Seorang hakim bernama Peter the Lector mengumpulkan rekan-rekannya yang fanatik agama, dan memburunya saat dia dalam perjalanan dari memberikan ceramah di universitas. Mereka merenggutnya dari kereta dan mulai merobek pakaiannya, menarik rambutnya melewati jalan-jalan kota.
Kelompok tersebut kemudian menyeretnya ke gereja terdekat di mana mereka menelanjanginya dan mengambil apa pun yang mereka temukan untuk menghancurkannya. Dalam hal ini adalah genteng dan cangkang tiram yang diletakkan di sekitar bangunan yang baru dibangun.
Bersama mereka, mereka merobek dagingnya dari tubuhnya, mengulitinya hidup-hidup atas nama seluruh umat Kristen. Jenazahnya kemudian dirobek dan dibakar di altar.
Universitas Alexandria, tempat dia dan ayahnya Theon mengajar, dibakar habis sebagai tanda intoleransi. Setelah pembunuhannya, terjadi eksodus massal para intelektual dan seniman yang mengkhawatirkan keselamatan mereka sendiri.

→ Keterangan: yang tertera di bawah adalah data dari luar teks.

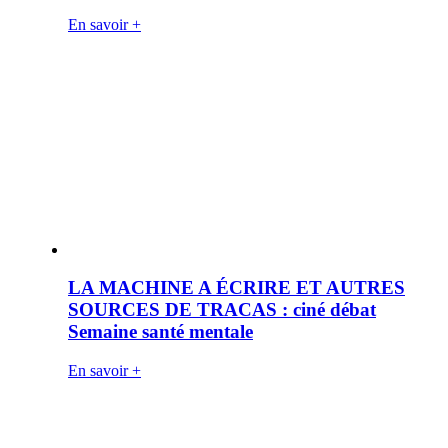
En savoir +
LA MACHINE A ÉCRIRE ET AUTRES
SOURCES DE TRACAS : ciné débat
Semaine santé mentale
En savoir +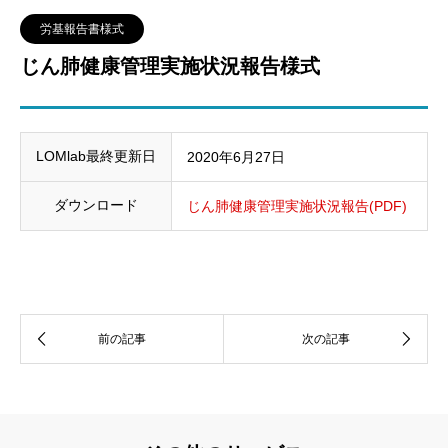
労基報告書様式
じん肺健康管理実施状況報告様式
LOMlab最終更新日
2020年6月27日
ダウンロード
じん肺健康管理実施状況報告(PDF)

Rasa kekuatan Kristiani yang baru muncul muncul di kota besar ini, Terkadang kematian adalah simbol yang bertahan dalam ujian waktu.
Ratusan tahun setelah pembunuhannya, Hypatia - seorang intelektual bergaya Renaisans yang membela pemisahan gereja dan negara - terus hidup, terkait dengan perjuangan kebebasan.